Category Archives: Photos

Thick-With-Greens Pasta Sauce

Sometimes I really want pasta, but I can’t justify eating a pile of boiled wheat shapes topped with tomato sauce. While a really good Italian-style tomato sauce is absolutely delicious, it’s not as nutritionally rounded as I like my meals to be. With Kaylie out of town (she’s in Alaska eating canned vegetables, ha-ha), I am finding it difficult to put the time and effort into creating meals that I’d like to; I usually tend to eat something really healthy and nutritious, but not very interesting or tasty. Luckily, I’ve managed to convince friends to come over every day or two so I can force myself to make something that’s healthy and delicious. I made this pasta sauce yesterday afternoon and it turned out really beautifully.

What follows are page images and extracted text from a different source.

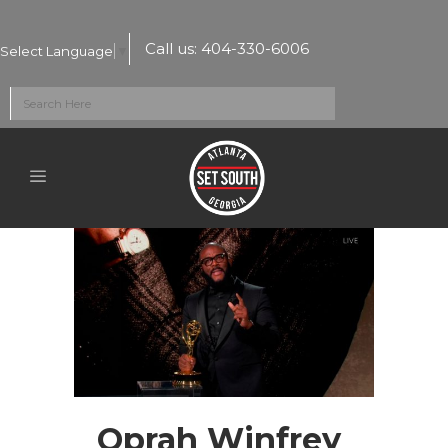
Call us:
404-330-6006
Select Language
▼
Oprah Winfrey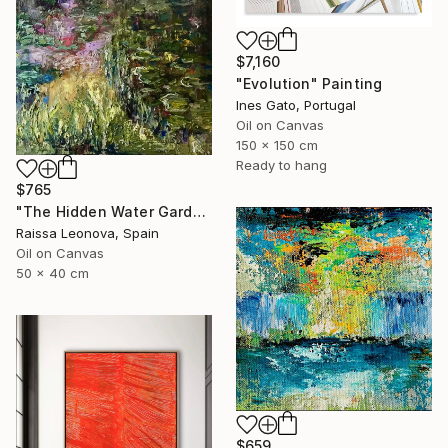
$7,160
"Evolution" Painting
Ines Gato, Portugal
Oil on Canvas
150 x 150 cm
Ready to hang
$765
"The Hidden Water Garden – Original Impressionist Oil Painting" Painting
Raissa Leonova, Spain
Oil on Canvas
50 x 40 cm
$659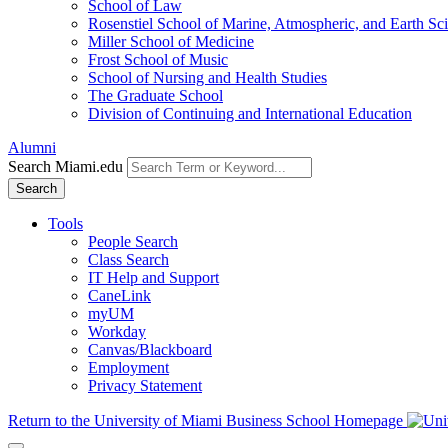
School of Law
Rosenstiel School of Marine, Atmospheric, and Earth Sc
Miller School of Medicine
Frost School of Music
School of Nursing and Health Studies
The Graduate School
Division of Continuing and International Education
Alumni
Search Miami.edu
Search
Tools
People Search
Class Search
IT Help and Support
CaneLink
myUM
Workday
Canvas/Blackboard
Employment
Privacy Statement
Return to the University of Miami Business School Homepage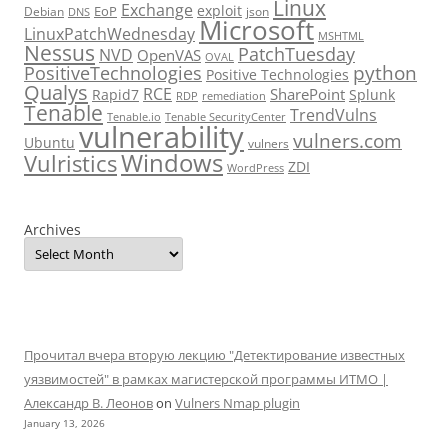
Linux
Exchange
exploit
EoP
Debian
json
DNS
Microsoft
LinuxPatchWednesday
MSHTML
Nessus
PatchTuesday
NVD
OpenVAS
OVAL
python
PositiveTechnologies
Positive Technologies
Qualys
RCE
SharePoint
Rapid7
Splunk
RDP
remediation
Tenable
TrendVulns
Tenable.io
Tenable SecurityCenter
vulnerability
vulners.com
Ubuntu
vulners
Windows
Vulristics
ZDI
WordPress
Archives
Прочитал вчера вторую лекцию "Детектирование известных
уязвимостей" в рамках магистерской программы ИТМО |
Александр В. Леонов
on
Vulners Nmap plugin
January 13, 2026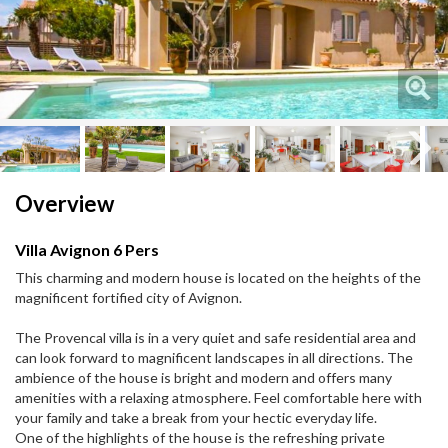
Next
Next
Overview
Villa Avignon 6 Pers
This charming and modern house is located on the heights of the
magnificent fortified city of Avignon.
The Provencal villa is in a very quiet and safe residential area and
can look forward to magnificent landscapes in all directions. The
ambience of the house is bright and modern and offers many
amenities with a relaxing atmosphere. Feel comfortable here with
your family and take a break from your hectic everyday life.
One of the highlights of the house is the refreshing private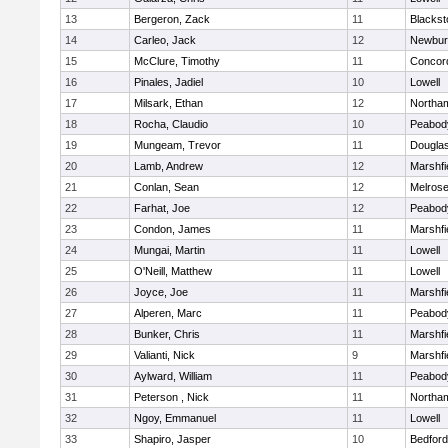
13
Bergeron, Zack
11
Blackst
14
Carleo, Jack
12
Newbur
15
McClure, Timothy
11
Concord
16
Pinales, Jadiel
10
Lowell
17
Milsark, Ethan
12
Northa
18
Rocha, Claudio
10
Peabod
19
Mungeam, Trevor
11
Dougla
20
Lamb, Andrew
12
Marshfi
21
Conlan, Sean
12
Melros
22
Farhat, Joe
12
Peabod
23
Condon, James
11
Marshfi
24
Mungai, Martin
11
Lowell
25
O'Neill, Matthew
11
Lowell
26
Joyce, Joe
11
Marshfi
27
Alperen, Marc
11
Peabod
28
Bunker, Chris
11
Marshfi
29
Valianti, Nick
9
Marshfi
30
Aylward, William
11
Peabod
31
Peterson , Nick
11
Northa
32
Ngoy, Emmanuel
11
Lowell
33
Shapiro, Jasper
10
Bedford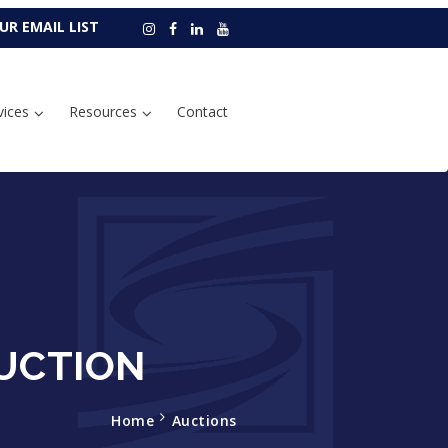
UR EMAIL LIST
vices
Resources
Contact
UCTION
Home
Auctions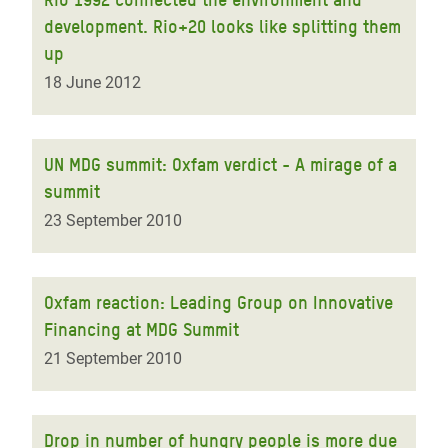
development. Rio+20 looks like splitting them
up
18 June 2012
UN MDG summit: Oxfam verdict - A mirage of a
summit
23 September 2010
Oxfam reaction: Leading Group on Innovative
Financing at MDG Summit
21 September 2010
Drop in number of hungry people is more due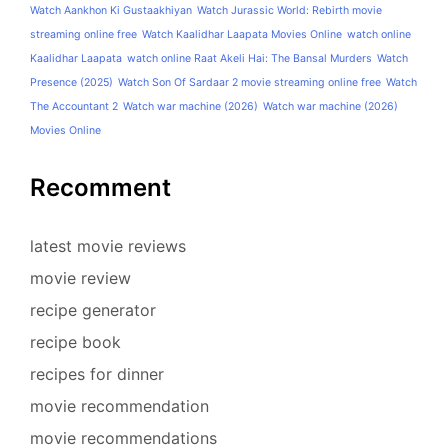
Watch Aankhon Ki Gustaakhiyan
Watch Jurassic World: Rebirth movie
streaming online free
Watch Kaalidhar Laapata Movies Online
watch online
Kaalidhar Laapata
watch online Raat Akeli Hai: The Bansal Murders
Watch
Presence (2025)
Watch Son Of Sardaar 2 movie streaming online free
Watch
The Accountant 2
Watch war machine (2026)
Watch war machine (2026)
Movies Online
Recomment
latest movie reviews
movie review
recipe generator
recipe book
recipes for dinner
movie recommendation
movie recommendations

1/2 onion, red or white, diced
1 – 2 tbsp cooking oil
3 cloves garlic, roasted (I roast mine in the toaster oven for 10min)
2 cups greens – I used endive and arugula from the garden
Handful fresh oregano, or fresh or dried spices to taste (basil would be nice in place of oregano)
Handful sundried tomatoes
1/3 cup walnuts or other nuts/seeds
3 tbsp nutritional yeast
1/2 – 1 tsp each onion and garlic powder
1/2 cup water
1 can crushed tomatoes, or 8 roma or campari tomatoes, roasted 40min and crushed
Salt and pepper, to taste

In a medium saucepan over medium-low heat, warm the oil, then add the onions and sauté until softened. While you’re doing that, combine all of the other ingredients in a food processor. If your food processor is smaller than huge, you may want to add the liquids slowly after your other ingredients have been processed a bit. Pulse until smooth. The colour should be a brownish-orange, from the combination of the greens and tomatoes.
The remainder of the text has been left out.